• DATA TO USE
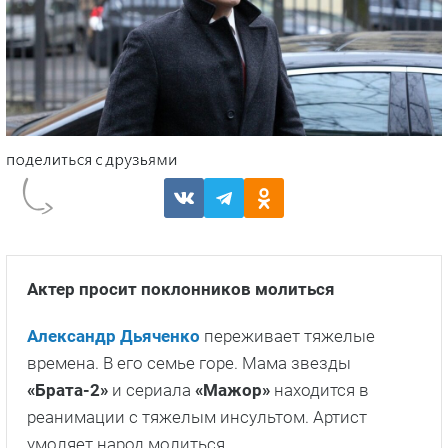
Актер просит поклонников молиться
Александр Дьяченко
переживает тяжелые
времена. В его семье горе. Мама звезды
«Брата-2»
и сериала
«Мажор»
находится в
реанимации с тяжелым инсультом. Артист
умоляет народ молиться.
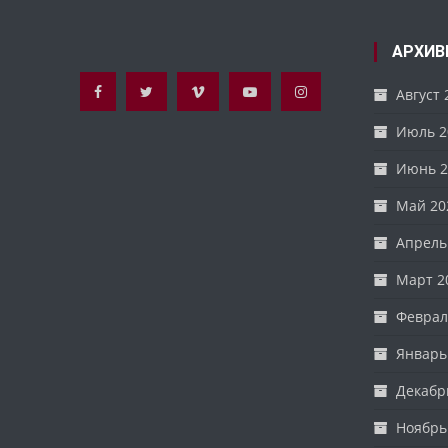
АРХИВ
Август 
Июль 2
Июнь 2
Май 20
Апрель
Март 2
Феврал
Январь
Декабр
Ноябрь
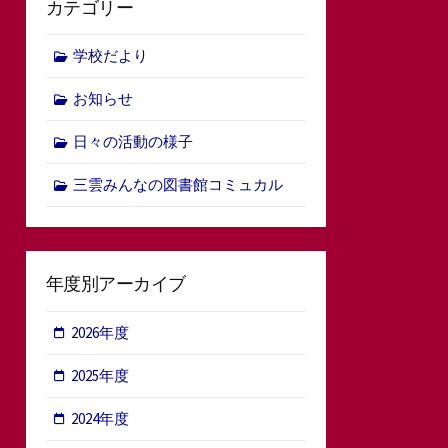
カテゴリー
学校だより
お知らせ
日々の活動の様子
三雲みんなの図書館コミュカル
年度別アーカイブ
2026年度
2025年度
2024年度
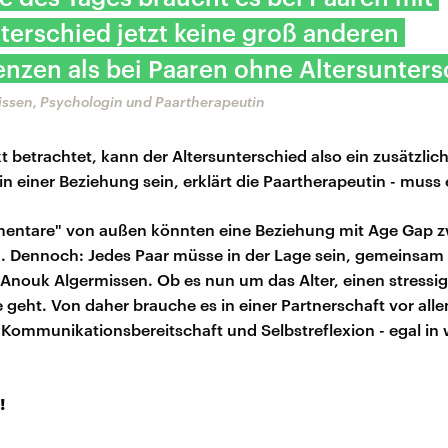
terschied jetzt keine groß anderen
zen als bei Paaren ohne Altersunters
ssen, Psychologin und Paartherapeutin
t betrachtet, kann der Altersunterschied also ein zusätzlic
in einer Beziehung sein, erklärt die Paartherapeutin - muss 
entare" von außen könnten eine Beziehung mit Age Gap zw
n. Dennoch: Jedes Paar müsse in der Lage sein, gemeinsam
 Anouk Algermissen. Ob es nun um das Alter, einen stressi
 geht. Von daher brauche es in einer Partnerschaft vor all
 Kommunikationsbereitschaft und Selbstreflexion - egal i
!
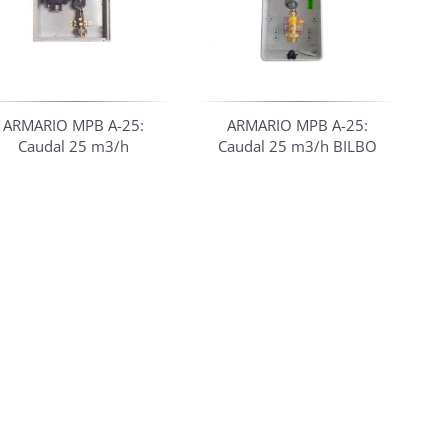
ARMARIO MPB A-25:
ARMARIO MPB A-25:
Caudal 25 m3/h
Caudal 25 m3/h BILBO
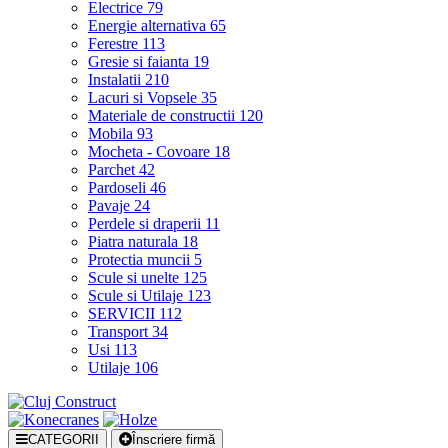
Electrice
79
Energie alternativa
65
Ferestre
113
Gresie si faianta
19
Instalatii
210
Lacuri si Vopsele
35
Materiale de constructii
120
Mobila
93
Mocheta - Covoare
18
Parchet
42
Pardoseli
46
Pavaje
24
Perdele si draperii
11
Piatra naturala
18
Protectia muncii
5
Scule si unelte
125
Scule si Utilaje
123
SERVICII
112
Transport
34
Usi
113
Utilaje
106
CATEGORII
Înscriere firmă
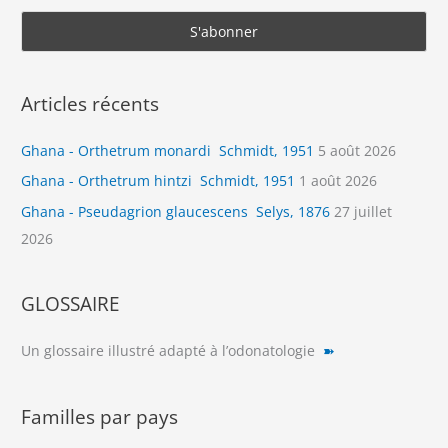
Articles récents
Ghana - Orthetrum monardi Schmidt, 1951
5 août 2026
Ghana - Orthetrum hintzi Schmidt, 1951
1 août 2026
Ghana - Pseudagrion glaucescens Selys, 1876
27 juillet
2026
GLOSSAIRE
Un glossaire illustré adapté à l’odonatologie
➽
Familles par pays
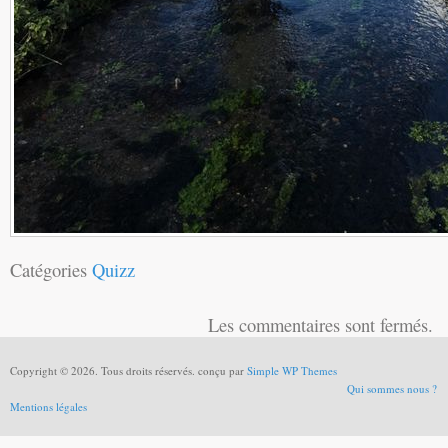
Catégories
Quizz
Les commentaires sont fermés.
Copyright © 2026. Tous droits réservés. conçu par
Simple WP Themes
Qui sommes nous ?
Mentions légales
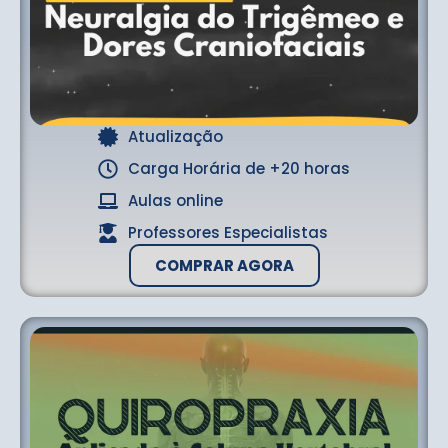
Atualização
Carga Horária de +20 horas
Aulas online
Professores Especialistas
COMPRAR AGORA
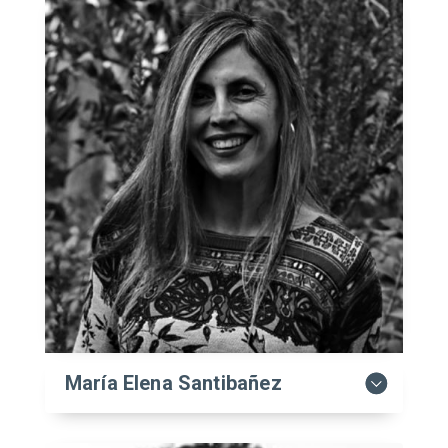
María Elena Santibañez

• BRIEF
Your copy of the listing should match it exactly, apart from the pictures, which are left out.

• SOLUTION FOR THIS TASK
Актер просит поклонников молиться
Александр Дьяченко
переживает тяжелые
времена. В его семье горе. Мама звезды
«Брата-2»
и сериала
«Мажор»
находится в
реанимации с тяжелым инсультом. Артист
умоляет народ молиться.
АРХИВ
Август 
Июль 2
Июнь 2
Май 20
Апрель
Март 2
Феврал
Январь
Декабр
Ноябрь
カテゴリー
学校だより
お知らせ
日々の活動の様子
三雲みんなの図書館コミュカル
年度別アーカイブ
2026年度
2025年度
2024年度
terschied jetzt keine groß anderen
zen als bei Paaren ohne Altersunters
ssen, Psychologin und Paartherapeutin
t betrachtet, kann der Altersunterschied also ein zusätzlic
in einer Beziehung sein, erklärt die Paartherapeutin - muss 
entare" von außen könnten eine Beziehung mit Age Gap zw
n. Dennoch: Jedes Paar müsse in der Lage sein, gemeinsam
 Anouk Algermissen. Ob es nun um das Alter, einen stressi
 geht. Von daher brauche es in einer Partnerschaft vor all
 Kommunikationsbereitschaft und Selbstreflexion - egal i
!
ARMARIO MPB A-25:
ARMARIO MPB A-25:
Caudal 25 m3/h
Caudal 25 m3/h BILBO
Electrice
79
Energie alternativa
65
Ferestre
113
Gresie si faianta
19
Instalatii
210
Lacuri si Vopsele
35
Materiale de constructii
120
Mobila
93
Mocheta - Covoare
18
Parchet
42
Pardoseli
46
Pavaje
24
Perdele si draperii
11
Piatra naturala
18
Protectia muncii
5
Scule si unelte
125
Scule si Utilaje
123
SERVICII
112
Transport
34
Usi
113
Utilaje
106
CATEGORII
Înscriere firmă
Articles récents
Ghana - Orthetrum monardi Schmidt, 1951
5 août 2026
Ghana - Orthetrum hintzi Schmidt, 1951
1 août 2026
Ghana - Pseudagrion glaucescens Selys, 1876
27 juillet
2026
GLOSSAIRE
Un glossaire illustré adapté à l’odonatologie
➽
Familles par pays
Catégories
Quizz
Les commentaires sont fermés.
Copyright © 2026. Tous droits réservés. conçu par
Simple WP Themes
Qui sommes nous ?
Mentions légales
Atualização
Carga Horária de +20 horas
Aulas online
Professores Especialistas
COMPRAR AGORA
María Elena Santibañez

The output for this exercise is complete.